Requirement
Look through the data below and show every line that includes "bedrijf".

Collected data:
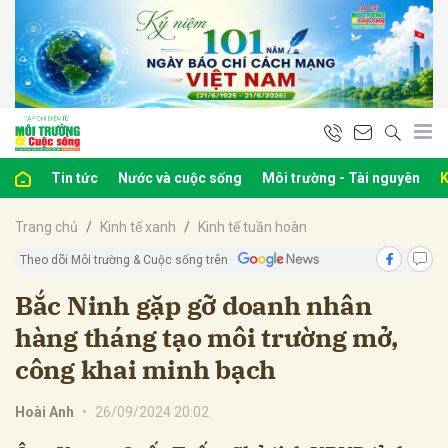
bình luận
Tin tức
Nước và cuộc sống
Môi trường - Tài nguyên
K
Trang chủ
Kinh tế xanh
Kinh tế tuần hoàn
Theo dõi Môi trường & Cuộc sống trên
Bắc Ninh gặp gỡ doanh nhân
hàng tháng tạo môi trường mở,
Hủy
G
công khai minh bạch
Hoài Anh
•
26/09/2024 20:02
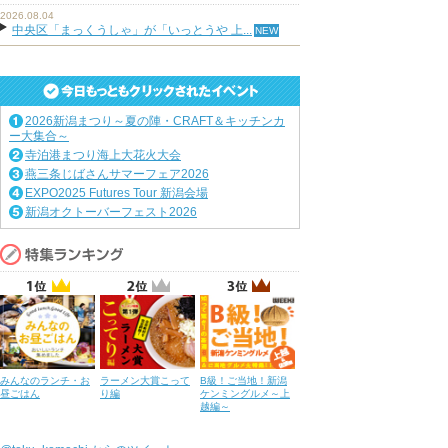
2026.08.04
中央区「まっくうしゃ」が「いっとうや 上...
2026新潟まつり～夏の陣・CRAFT＆キッチンカ
ー大集合～
寺泊港まつり海上大花火大会
燕三条じばさんサマーフェア2026
EXPO2025 Futures Tour 新潟会場
新潟オクトーバーフェスト2026
みんなのランチ・お
ラーメン大賞こって
B級！ご当地！新潟
昼ごはん
り編
ケンミングルメ～上
越編～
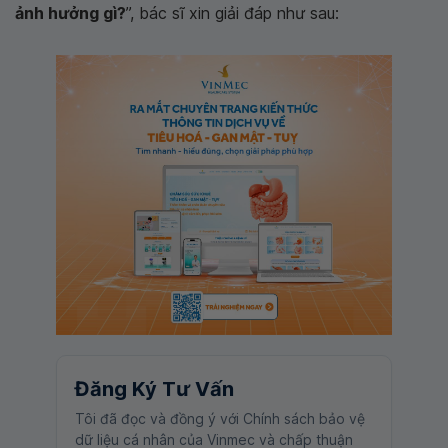
ảnh hưởng gì?
”, bác sĩ xin giải đáp như sau:
Đăng Ký Tư Vấn
Tôi đã đọc và đồng ý với Chính sách bảo vệ
dữ liệu cá nhân của Vinmec và chấp thuận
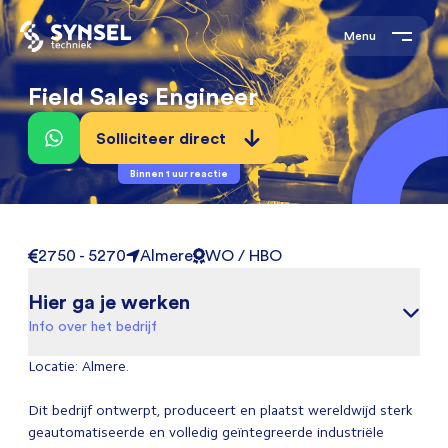
Menu
Field Sales Engineer
Solliciteer direct
Binnen 1 uur reactie
2750 - 5270
Almere
WO / HBO
Hier ga je werken
Info over het bedrijf
Locatie: Almere.
Dit bedrijf ontwerpt, produceert en plaatst wereldwijd sterk
geautomatiseerde en volledig geïntegreerde industriële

Solution for this task
Info over het bedrijf
Dit bedrijf ontwerpt, produceert en plaatst wereldwijd sterk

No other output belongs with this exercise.